Dazu wurde in den Jahren 2016 bis 2018 eine Gefährdungsbeurteilung der psychischen Belastung (GEPSY) von über 1.600 OVGU-Angehörigen durchgeführt. Was dabei herausgekommen ist, was die Mitarbeitenden an der Uni besonders schätzen und welche Dinge besser sein könnten, darüber hat Katharina Vorwerk mit Angela Matthies, der Personaldezernentin, in der neuen Folge des internen Uni-Podcasts „In die Uni reingehört“ gesprochen.

 

 

Der Podcast zum Nachlesen

Introstimme: In die Uni reingehört. Der Podcast zur Arbeitswelt an der OVGU.

 

Katharina Vorwerk: Ich sage herzlich willkommen zur Folge 9 unseres Podcasts „In die Uni reingehört“. Mein Name ist Katharina Vorwerk, und es wird heute darum gehen, ob und wie zufrieden wir alle mit unserem Arbeitsalltag an der Uni sind, sei es im Büro, im Labor, im Hörsaal oder in der Werkstatt. Anlass unseres Gespräches ist die sogenannte GEPSY-Studie, mit der erstmals Universitätsangehörigen intensiv auf den Zahn gefühlt wurde. Heraus kamen ehrliche Antworten darüber, was uns im Alltag belastet, aber auch, wann es uns gut geht. Über die Ergebnisse der Befragung und was nun daraus folgt, spreche ich heute mit der Personaldezernentin der Uni, Angela Matthies. Guten Tag und herzlich willkommen.

Angela Matthies: Guten Tag.

Katharina Vorwerk: Frau Matthies, was so fröhlich klingt, hat eigentlich einen ernsten Hintergrund, denn GEPSY ist ein Kürzel und steht für: Gefährdungsbeurteilung psychischer Belastung an der OVGU. Dazu wurden von 2016 bis 18, ich glaube fast 1.600 Universitätsangehörige ausführlich befragt. Was ist denn dabei herausgekommen? Wie gut geht es uns an der Uni?

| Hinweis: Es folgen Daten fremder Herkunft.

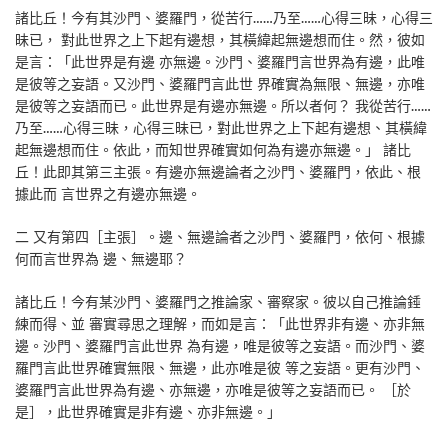
諸比丘！今有其沙門、婆羅門，從苦行……乃至……心得三昧，心得三
昧已， 對此世界之上下起有邊想，其橫緯起無邊想而住。然，彼如
是言：「此世界是有邊 亦無邊。沙門、婆羅門言世界為有邊，此唯
是彼等之妄語。又沙門、婆羅門言此世 界確實為無限、無邊，亦唯
是彼等之妄語而已。此世界是有邊亦無邊。所以者何？ 我從苦行……
乃至……心得三昧，心得三昧已，對此世界之上下起有邊想、其橫緯
起無邊想而住。依此，而知世界確實如何為有邊亦無邊。」 諸比
丘！此即其第三主張。有邊亦無邊論者之沙門、婆羅門，依此、根
據此而 言世界之有邊亦無邊。
二 又有第四［主張］。邊、無邊論者之沙門、婆羅門，依何、根據
何而言世界為 邊、無邊耶？
諸比丘！今有某沙門、婆羅門之推論家、審察家。彼以自己推論錘
練而得、並 審實尋思之理解，而如是言：「此世界非有邊、亦非無
邊。沙門、婆羅門言此世界 為有邊，唯是彼等之妄語。而沙門、婆
羅門言此世界確實無限、無邊，此亦唯是彼 等之妄語。更有沙門、
婆羅門言此世界為有邊、亦無邊，亦唯是彼等之妄語而已。 ［於
是］，此世界確實是非有邊、亦非無邊。」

Angela Matthies: Also eigentlich, wenn man das Gesamtbild sieht, über alle befragten Tätigkeitsklassen hinweg, geht es uns gut. Muss ich mal so sagen. Besonders positiv wird das soziale Miteinander bewertet, aber auch die Zusammenarbeit zwischen den Kolleginnen und Kollegen mit den Vorgesetzten und auch mit externen Partnern wird als sehr gut eingeschätzt. Ein Punkt, der auch einen grünen Balken erzeugt hat – wir kennen ja diese Statistiken, was grün ist, ist gut –, ist auch die Ausstattung mit Arbeitsmitteln. Die wird insgesamt als sehr gut bewertet.

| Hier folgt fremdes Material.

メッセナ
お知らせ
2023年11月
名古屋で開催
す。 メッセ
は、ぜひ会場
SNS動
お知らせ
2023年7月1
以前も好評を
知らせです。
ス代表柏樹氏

Katharina Vorwerk: Grüne Balken klingt wirklich gut, aber so eine Befragung ist ja nichts, was man mal eben im Vorbeigehen erledigt. Warum wurde der Aufwand betrieben und wie ist ein so umfassendes Gesamtbild überhaupt erhoben worden?

Angela Matthies: Ja, das hat uns auch lange beschäftigt. Das Arbeitsschutzgesetz wurde schon im Jahr 2013 geändert. Und dort stand neben der Gefährdungsbeurteilung, die man schon kannte, also Licht, Raum, Gase, Gifte, körperliche Belastungen, plötzlich als allerletzter Punkt psychische Gefährdung. Und dann haben sich alle gefragt, wie soll das jetzt gehen? Wie soll man das testen? Wie soll man das rauskriegen? Wie kann man die Menschen danach fragen? Und weil das so kritisch war, haben wir erst einmal gesagt, da machen wir erstmal gar nichts. Und haben uns dann aber im Laufe der Zeit gesagt, na ja, aber so ganz geht das nicht. Wir müssen uns der gesetzlichen Vorschrift natürlich beugen, aber wir haben dann auch lange diskutiert, haben im Arbeitskreis Gesundheit gesagt, na gut, wir würden uns dieser Sache widmen, aber wenn, dann richtig mit den mittlerweile erarbeiteten Arbeitsfeldern, die man da so abfragt. Also man fragt dann so was wie Arbeitsinhalte, Arbeitsaufgabe, Arbeitsorganisation, Arbeitsumgebung, neue Arbeitsformen ab. Man geht also nicht auf die psychische Befasstheit eines Einzelnen ein, sondern man fragt eben objektive Dinge ab, die vielleicht zu einer erhöhten Belastung führen. Und dann muss man natürlich auch bedenken, Belastung bedeutet ja nicht immer gleich schlecht. Wenn man einen Muskel nicht mehr belastet, dann verkümmert er und dann ist er weg. Eine Belastung ist alles. Aber ob die Belastung schädlich ist, und wann sie zu psychischen oder anderen Krankheiten führt, das galt es wirklich herauszufinden. Und da war es wirklich so, dass wir uns erstmal schütteln mussten, welches Instrument nehmen wir dafür. Wir haben dann beschlossen, dass wir ein Projekt daraus machen. Das wurde ausgeschrieben. Wir haben ja dann dem IAF den Zuschlag erteilt. Die Frau Dr. Schmicker, die hat sich ja aus arbeitswissenschaftlicher Sicht auch mit diesen Dingen befasst. Die hatten da also schon Vorkenntnisse. Und dann haben wir angefangen. Wir haben dem alten Spruch folgend, ‚Wenn du mal nicht weiterweißt, bilde einen Arbeitskreis‘ zwei Arbeitskreise gebildet. Einer geht in den anderen über. Ich brauche für so was immer die Hochschulleitung, wenn die nicht dahintersteht, kann ich es gleich vergessen. Das ist also der Steuerkreis, wenn die Hochschulleitung involviert war, der Rektor, Kanzler. Und da drunter gibt es noch den Arbeitskreis, der sich sozusagen um das Klein-Klein kümmert.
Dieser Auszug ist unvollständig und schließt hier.